For good measure configure the windows box and then capture an image. If something gets messed up to any degree just pop on that fresh image and boom, rolling again with no hassles.

Use dropbox to store important documents. So if you have to re-image your documents repopulate automagically. I also use google bookmarks and lastpass.

Comment Re:Umm (Score 1) 510

It was my understanding that for traditional drives in a RAID you don't want to get all the same type of drive all made around the same time since they will fail around the same time too. Same would apply to SSDs.

Excellent idea, for "serious mission critical" applications it would be good to source drives for a RAID array from different channels. Maybe same model/mfg but different vendors...

Otherwise you know they're coming from the same case of drives which came off the same assembly line in a row and had the same guy sneeze on all of them.

It's a nice theory anyway, but do people actually bother to do that?
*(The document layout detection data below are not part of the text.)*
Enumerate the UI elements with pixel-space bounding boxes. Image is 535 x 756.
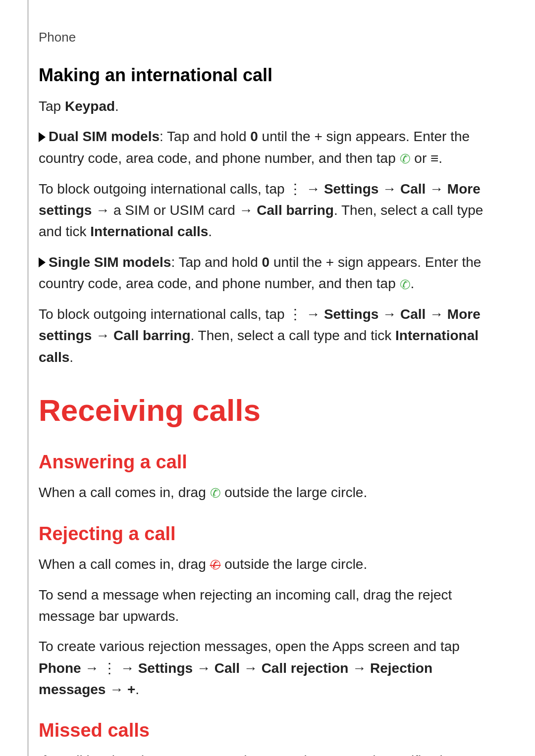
- subsection-answering: Answering a call: [39, 452, 496, 473]
- bullet-arrow-icon: [39, 132, 46, 142]
- para-block-single: To block outgoing international calls, t…: [39, 303, 496, 368]
- page-border: [27, 0, 29, 756]
- para-dual-sim: Dual SIM models: Tap and hold 0 until th…: [39, 126, 496, 169]
- page-label: Phone: [27, 30, 496, 45]
- drag-phone-red-icon: ✆: [210, 555, 221, 575]
- missed-call-icon: ✆̅: [152, 752, 163, 756]
- bullet-arrow-icon-2: [39, 257, 46, 267]
- para-tap-keypad: Tap Keypad.: [39, 96, 496, 117]
- section-heading-international: Making an international call: [39, 65, 496, 86]
- para-missed: If a call is missed, ✆̅ appears on the s…: [39, 750, 496, 756]
- para-rejecting-3: To create various rejection messages, op…: [39, 636, 496, 700]
- phone-icon-green: ✆: [400, 149, 411, 169]
- subsection-missed: Missed calls: [39, 720, 496, 741]
- subsection-rejecting: Rejecting a call: [39, 523, 496, 545]
- page: Phone Making an international call Tap K…: [0, 0, 535, 756]
- single-sim-label: Single SIM models: [49, 254, 171, 270]
- para-rejecting-1: When a call comes in, drag ✆ outside the…: [39, 554, 496, 575]
- para-single-sim: Single SIM models: Tap and hold 0 until …: [39, 252, 496, 295]
- drag-phone-green-icon: ✆: [210, 483, 221, 503]
- receiving-calls-title: Receiving calls: [39, 393, 496, 428]
- para-answering: When a call comes in, drag ✆ outside the…: [39, 482, 496, 504]
- para-rejecting-2: To send a message when rejecting an inco…: [39, 584, 496, 627]
- para-block-dual: To block outgoing international calls, t…: [39, 178, 496, 243]
- phone-icon-green-2: ✆: [400, 275, 411, 295]
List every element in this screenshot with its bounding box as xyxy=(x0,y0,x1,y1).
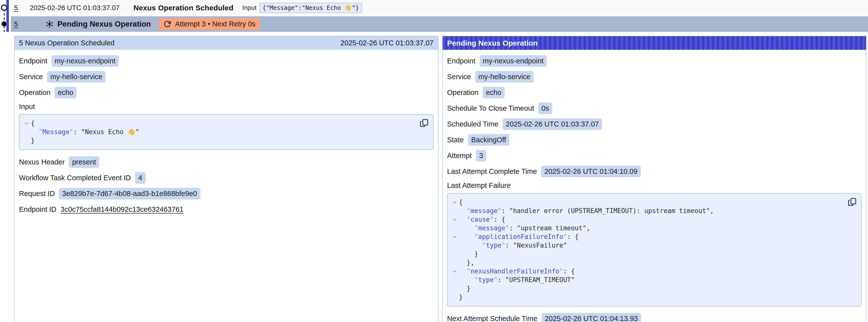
field-label: Attempt xyxy=(447,152,472,160)
detail-field: Schedule To Close Timeout0s xyxy=(447,103,862,114)
field-label: Endpoint xyxy=(19,57,48,65)
panel-body: Endpointmy-nexus-endpointServicemy-hello… xyxy=(443,50,866,322)
detail-field: Nexus Headerpresent xyxy=(19,156,434,168)
pending-star-icon xyxy=(45,20,54,29)
field-label: Service xyxy=(447,73,471,81)
detail-field: Attempt3 xyxy=(447,150,862,161)
fields-top: Endpointmy-nexus-endpointServicemy-hello… xyxy=(447,55,862,177)
json-line: } xyxy=(22,136,417,145)
json-text: } xyxy=(459,293,463,301)
event-id-link[interactable]: 5 xyxy=(14,20,18,28)
detail-field: StateBackingOff xyxy=(447,134,862,146)
json-line: } xyxy=(450,284,845,293)
json-text: "nexusHandlerFailureInfo": { xyxy=(459,267,575,276)
field-label: Scheduled Time xyxy=(447,120,498,128)
copy-icon xyxy=(420,119,429,127)
json-text: }, xyxy=(459,258,474,267)
detail-field: Endpointmy-nexus-endpoint xyxy=(447,55,862,67)
json-line: } xyxy=(450,250,845,258)
json-text: "Message": "Nexus Echo 👋" xyxy=(31,128,139,136)
collapse-chevron-icon[interactable] xyxy=(450,217,459,222)
panel-title: Pending Nexus Operation xyxy=(447,39,538,47)
retry-status-badge: Attempt 3 • Next Retry 0s xyxy=(159,18,260,30)
detail-field: Endpoint ID3c0c75ccfa8144b092c13ce632463… xyxy=(19,204,434,215)
field-label: Nexus Header xyxy=(19,158,65,166)
field-value-badge: my-hello-service xyxy=(475,71,534,83)
field-label: Last Attempt Complete Time xyxy=(447,167,537,175)
field-label: Schedule To Close Timeout xyxy=(447,104,534,112)
json-line: { xyxy=(450,198,845,206)
json-line: "message": "handler error (UPSTREAM_TIME… xyxy=(450,206,845,215)
detail-field: Workflow Task Completed Event ID4 xyxy=(19,172,434,184)
field-value-badge: 2025-02-26 UTC 01:04:13.93 xyxy=(541,313,641,322)
event-history-detail-screen: 5 2025-02-26 UTC 01:03:37.07 Nexus Opera… xyxy=(0,0,868,322)
field-value-badge: 3e829b7e-7d67-4b08-aad3-b1e868bfe9e0 xyxy=(59,188,200,199)
detail-field: Endpointmy-nexus-endpoint xyxy=(19,55,434,67)
field-label: State xyxy=(447,136,464,144)
pending-event-title: Pending Nexus Operation xyxy=(58,20,151,29)
input-code-block: { "Message": "Nexus Echo 👋"} xyxy=(19,114,434,150)
panel-body: Endpointmy-nexus-endpointServicemy-hello… xyxy=(14,50,438,215)
event-row-scheduled[interactable]: 5 2025-02-26 UTC 01:03:37.07 Nexus Opera… xyxy=(11,0,868,15)
json-text: { xyxy=(31,119,35,128)
field-value-badge: echo xyxy=(483,87,504,98)
json-line: "type": "NexusFailure" xyxy=(450,241,845,250)
event-timestamp: 2025-02-26 UTC 01:03:37.07 xyxy=(30,4,120,12)
selected-events-accent-bar xyxy=(6,0,9,32)
field-label: Endpoint xyxy=(447,57,475,65)
panel-header-scheduled: 5 Nexus Operation Scheduled 2025-02-26 U… xyxy=(14,36,438,50)
failure-section-label: Last Attempt Failure xyxy=(447,182,862,190)
detail-field: Servicemy-hello-service xyxy=(447,71,862,83)
field-value-badge: 4 xyxy=(135,172,145,184)
detail-field: Last Attempt Complete Time2025-02-26 UTC… xyxy=(447,166,862,177)
json-text: "message": "handler error (UPSTREAM_TIME… xyxy=(459,206,714,215)
retry-icon xyxy=(163,20,171,28)
field-label: Next Attempt Schedule Time xyxy=(447,315,537,322)
detail-field: Next Attempt Schedule Time2025-02-26 UTC… xyxy=(447,313,862,322)
event-title: Nexus Operation Scheduled xyxy=(133,4,234,12)
field-value-badge: 2025-02-26 UTC 01:03:37.07 xyxy=(503,118,602,130)
fields-top: Endpointmy-nexus-endpointServicemy-hello… xyxy=(19,55,434,98)
fields-bottom: Nexus HeaderpresentWorkflow Task Complet… xyxy=(19,156,434,215)
detail-field: Operationecho xyxy=(447,87,862,98)
json-text: } xyxy=(31,136,35,145)
event-row-pending[interactable]: 5 Pending Nexus Operation Attempt 3 • Ne… xyxy=(11,16,868,32)
json-lines: { "message": "handler error (UPSTREAM_TI… xyxy=(450,198,845,301)
detail-field: Operationecho xyxy=(19,87,434,98)
field-value-link[interactable]: 3c0c75ccfa8144b092c13ce632463761 xyxy=(61,205,184,214)
field-label: Endpoint ID xyxy=(19,205,57,214)
field-label: Operation xyxy=(447,89,478,97)
json-text: } xyxy=(459,284,470,293)
json-line: "nexusHandlerFailureInfo": { xyxy=(450,267,845,276)
json-line: "message": "upstream timeout", xyxy=(450,224,845,232)
copy-button[interactable] xyxy=(419,118,429,128)
json-lines: { "Message": "Nexus Echo 👋"} xyxy=(22,119,417,145)
field-value-badge: my-hello-service xyxy=(47,71,105,83)
json-text: "applicationFailureInfo": { xyxy=(459,232,579,241)
field-label: Workflow Task Completed Event ID xyxy=(19,174,131,182)
retry-badge-label: Attempt 3 • Next Retry 0s xyxy=(175,20,256,28)
panel-timestamp: 2025-02-26 UTC 01:03:37.07 xyxy=(340,39,434,47)
input-inline-label: Input xyxy=(242,4,257,11)
copy-button[interactable] xyxy=(847,197,857,207)
detail-field: Request ID3e829b7e-7d67-4b08-aad3-b1e868… xyxy=(19,188,434,199)
collapse-chevron-icon[interactable] xyxy=(450,234,459,240)
json-text: "type": "NexusFailure" xyxy=(459,241,567,250)
collapse-chevron-icon[interactable] xyxy=(450,269,459,274)
collapse-chevron-icon[interactable] xyxy=(22,121,31,126)
scheduled-event-detail-panel: 5 Nexus Operation Scheduled 2025-02-26 U… xyxy=(14,36,438,322)
field-value-badge: BackingOff xyxy=(468,134,509,146)
event-dot-filled xyxy=(2,22,7,26)
json-line: } xyxy=(450,293,845,301)
field-value-badge: 0s xyxy=(538,103,552,114)
detail-field: Scheduled Time2025-02-26 UTC 01:03:37.07 xyxy=(447,118,862,130)
field-label: Operation xyxy=(19,89,50,97)
event-dot-hollow xyxy=(1,4,7,11)
field-label: Service xyxy=(19,73,43,81)
json-line: }, xyxy=(450,258,845,267)
collapse-chevron-icon[interactable] xyxy=(450,200,459,205)
input-inline-value: {"Message":"Nexus Echo 👋"} xyxy=(259,3,362,13)
field-value-badge: 2025-02-26 UTC 01:04:10.09 xyxy=(541,166,641,177)
json-text: { xyxy=(459,198,463,206)
event-id-link[interactable]: 5 xyxy=(14,4,18,12)
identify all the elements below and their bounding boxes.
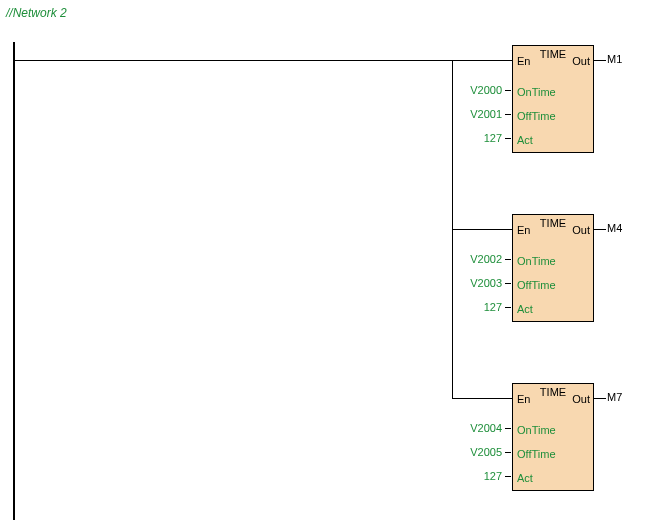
input-act: 127	[462, 301, 502, 313]
output-tag: M7	[607, 391, 622, 403]
port-act-label: Act	[517, 472, 533, 484]
input-ontime: V2004	[462, 422, 502, 434]
port-en-label: En	[517, 393, 530, 405]
tick	[505, 428, 511, 429]
time-block: TIME En Out OnTime OffTime Act	[512, 45, 594, 153]
tick	[505, 283, 511, 284]
wire-en-b2	[452, 229, 512, 230]
tick	[505, 138, 511, 139]
port-ontime-label: OnTime	[517, 424, 556, 436]
time-block: TIME En Out OnTime OffTime Act	[512, 214, 594, 322]
port-act-label: Act	[517, 134, 533, 146]
input-act: 127	[462, 132, 502, 144]
port-out-label: Out	[572, 224, 590, 236]
port-en-label: En	[517, 224, 530, 236]
port-out-label: Out	[572, 393, 590, 405]
tick	[505, 307, 511, 308]
network-label: //Network 2	[6, 6, 67, 20]
tick	[505, 259, 511, 260]
port-out-label: Out	[572, 55, 590, 67]
port-ontime-label: OnTime	[517, 86, 556, 98]
port-act-label: Act	[517, 303, 533, 315]
input-ontime: V2000	[462, 84, 502, 96]
port-offtime-label: OffTime	[517, 279, 556, 291]
input-offtime: V2001	[462, 108, 502, 120]
port-offtime-label: OffTime	[517, 448, 556, 460]
input-ontime: V2002	[462, 253, 502, 265]
tick	[505, 114, 511, 115]
output-tag: M1	[607, 53, 622, 65]
port-offtime-label: OffTime	[517, 110, 556, 122]
input-offtime: V2003	[462, 277, 502, 289]
tick	[505, 476, 511, 477]
wire-en-b3	[452, 398, 512, 399]
wire-main	[14, 60, 453, 61]
tick	[505, 90, 511, 91]
input-act: 127	[462, 470, 502, 482]
tick	[505, 452, 511, 453]
port-en-label: En	[517, 55, 530, 67]
input-offtime: V2005	[462, 446, 502, 458]
power-rail	[13, 42, 15, 520]
wire-out-b3	[594, 398, 606, 399]
time-block: TIME En Out OnTime OffTime Act	[512, 383, 594, 491]
wire-en-b1	[452, 60, 512, 61]
output-tag: M4	[607, 222, 622, 234]
port-ontime-label: OnTime	[517, 255, 556, 267]
wire-out-b2	[594, 229, 606, 230]
wire-out-b1	[594, 60, 606, 61]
How often do simultaneous failures REALLY happen nowdays?

Maybe for SSDs which are more of a literal "black box" scenario things would be more predictable than with mechanical HDs.

Comment Instantaneous and Unlimited Distanc Communications (Score 1) 309

The next big thing will obviously be Quantum communications.

Instantaneous signalling, unlimited distance, perfect "reception" at all times, inherently secure.

Of course, I would presume our military already has it, (lag would suck for the drone pilot, hmmm?) but hey, I'm talking about something I could get in my future cell phone.